A group of students plan to build a motion-controlled flight simulator based on the Viper fighter from the TV series Battlestar Galactica, in an ambitious project to mount a real plane's fuselage on a platform capable of complete rotation. Five high schoolers and various mentors from the US have taken to Kickstarter to raise …
"a motion-control platform with total 360-degree rotation on both the pitch and roll axes, creating a simulator more advanced than any commercial entertainment systems currently available."
So exactly like the 20-year-old R360 arcade machine then, just with the sides blocked in?
Re: exactly like the 20-year-old R360 arcade machine then
That, but rubbish, and with a bit more 'Crane of Death' thrown in.

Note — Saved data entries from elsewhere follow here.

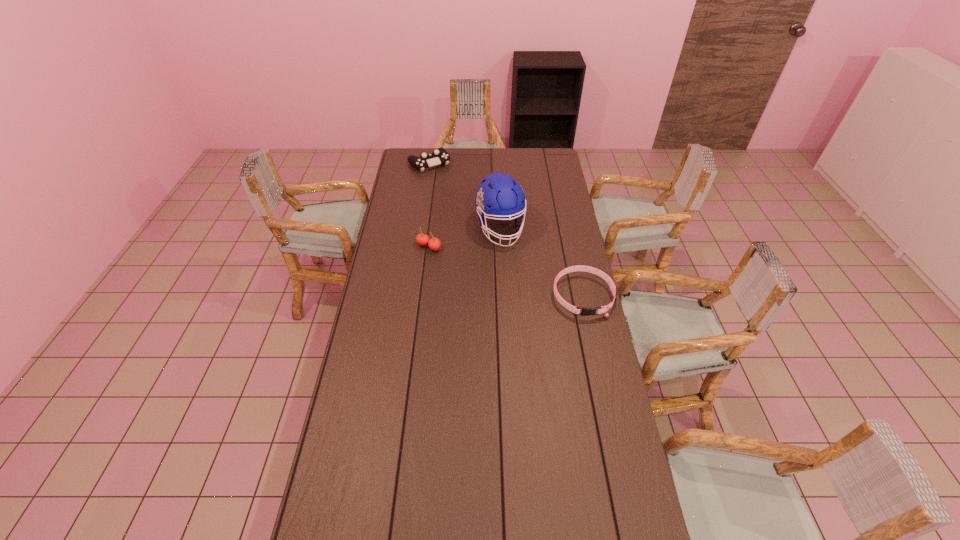 At what (x,y) coordinates should I click in order to perform the action: click on cherry. Please return your answer as a coordinate pair (x, y). Looking at the image, I should click on (434, 244).

The width and height of the screenshot is (960, 540). Identify the location of dog collar. (585, 311).

At what (x,y) coordinates should I click in order to perform the action: click on the shortest object. Please return your answer as a coordinate pair (x, y). The width and height of the screenshot is (960, 540). Looking at the image, I should click on (585, 311).

The height and width of the screenshot is (540, 960). Find the location of `the farthest object`. the farthest object is located at coordinates (440, 156).

In order to click on control in this screenshot , I will do `click(440, 156)`.

Where is `football helmet`? The image size is (960, 540). football helmet is located at coordinates (506, 196).

What are the coordinates of `the third object from left to right` in the screenshot? It's located at (506, 196).

Locate an element on the screen. The height and width of the screenshot is (540, 960). vacant space situated on the front of the third shortest object is located at coordinates (423, 291).

You are a GUI agent. You are given a task and a screenshot of the screen. Output one action in this format:
    pyautogui.click(x=<x>, y=<y>)
    Task: Click on the free region located with the buckle on the shortest object
    The width and height of the screenshot is (960, 540).
    Given the screenshot: What is the action you would take?
    point(609,413)

What are the coordinates of `blank space located on the surface of the control` in the screenshot? It's located at (443, 179). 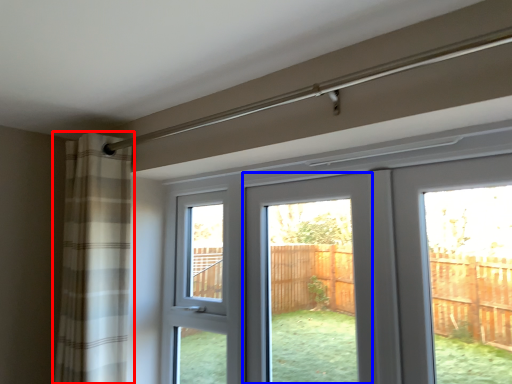 Question: Which of the following is the closest to the observer, curtain (highlighted by a red box) or screen door (highlighted by a blue box)?

Choices:
 (A) curtain
 (B) screen door

Answer: (B) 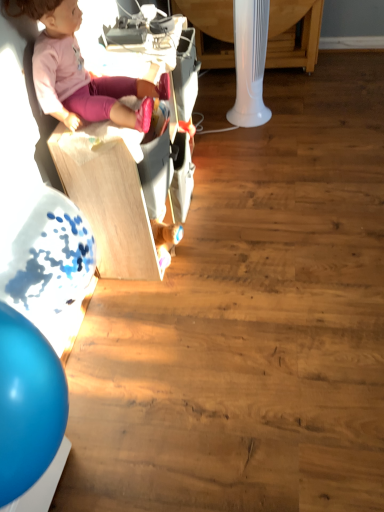 Question: Would you say pink fabric doll at upper left is part of wooden toy box at upper left's contents?

Choices:
 (A) yes
 (B) no

Answer: (B)

Question: From the image's perspective, would you say wooden toy box at upper left is shown under pink fabric doll at upper left?

Choices:
 (A) yes
 (B) no

Answer: (A)

Question: Is wooden toy box at upper left far away from pink fabric doll at upper left?

Choices:
 (A) no
 (B) yes

Answer: (A)

Question: Does wooden toy box at upper left have a smaller size compared to pink fabric doll at upper left?

Choices:
 (A) no
 (B) yes

Answer: (A)

Question: From the image's perspective, is wooden toy box at upper left located above pink fabric doll at upper left?

Choices:
 (A) no
 (B) yes

Answer: (A)

Question: Can you confirm if wooden toy box at upper left is thinner than pink fabric doll at upper left?

Choices:
 (A) yes
 (B) no

Answer: (A)

Question: Can you confirm if wooden toy box at upper left is positioned to the right of white plastic table at upper center?

Choices:
 (A) no
 (B) yes

Answer: (A)

Question: Does wooden toy box at upper left have a greater height compared to white plastic table at upper center?

Choices:
 (A) no
 (B) yes

Answer: (B)

Question: Is there a large distance between wooden toy box at upper left and white plastic table at upper center?

Choices:
 (A) yes
 (B) no

Answer: (A)

Question: Is wooden toy box at upper left smaller than white plastic table at upper center?

Choices:
 (A) no
 (B) yes

Answer: (A)

Question: Is wooden toy box at upper left not within white plastic table at upper center?

Choices:
 (A) no
 (B) yes

Answer: (B)

Question: From a real-world perspective, is wooden toy box at upper left located higher than white plastic table at upper center?

Choices:
 (A) yes
 (B) no

Answer: (A)

Question: Is white plastic table at upper center located outside wooden toy box at upper left?

Choices:
 (A) yes
 (B) no

Answer: (A) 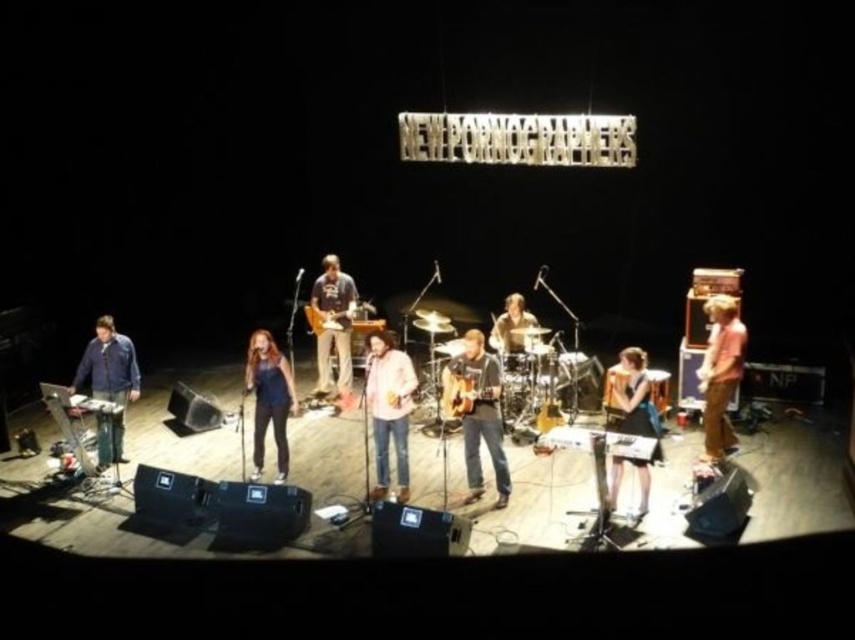 You are a photographer standing at the camera position. You want to capture a closeup of the blue denim jeans at center. Considering the distance, is it feasible to do so without moving the camera?

The blue denim jeans at center is 29.67 feet from the camera. To capture a closeup without moving the camera, you would need a telephoto lens with sufficient zoom capability to cover this distance. A standard lens might not provide enough magnification, so using a telephoto lens would be necessary for a clear closeup.

You are a stagehand setting up a spotlight for the band. The spotlight can only illuminate objects that are at least 1 meter in height. Given that the matte blue shirt at left and the acoustic guitar at center are both in the spotlight area, which one will definitely be illuminated?

The matte blue shirt at left will definitely be illuminated because it has a larger size than the acoustic guitar at center, and the spotlight requires objects to be at least 1 meter in height.

You are a photographer at the back of the venue and want to capture a clear photo of both the blue denim jeans at center and the smooth brown guitar at center. Which object will appear larger in the photo?

The blue denim jeans at center will appear larger in the photo because it is much taller than the smooth brown guitar at center.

Pretty much. For those not in the know, see here:
That man is my hero.
But being penniless students, I'm guessing that they are going to be building this thing for much less than the $125K SEGA were selling the R360 for back in the day.
The R360 pretty much signed the death warrant for the Arcade industry. Arcades simply couldn't recover the costs of the machines that Sega were knocking out at the time. At 25c per play, it would be 500000 plays before the arcade broke even, even at 50c per play (still realistic 20 years ago) it would be 250000 plays before the arcade started making cash from the machine. And this doesn't take into account the 3 phase electrical requirements, nor the maintenance these machines required. I remember seeing these things in arcades just sitting there rotting with 2, 3 and 5$ per go signs above them, that kids (the target market) simply couldn't afford.
As an aside, the Space Harrier game in it's full motion cabinet is still my all time favorite game, and I've been attending arcade auctions now for several years to try and pick up enough working parts to get my own. An R360 would be nice, but I just dont' have the space :)
TOS Viper would be easier...
...IIRC they "flew" just like aircraft anyway.
A Viper police ship would be better, although what'd probably happen is that you launch from the space station and immediately get blasted to atoms by some cock with a Military laser.
And we all know how easy it was to "acquire" military lasers.
/hides disk editor
"creating a simulator more advanced than any commercial entertainment systems currently available"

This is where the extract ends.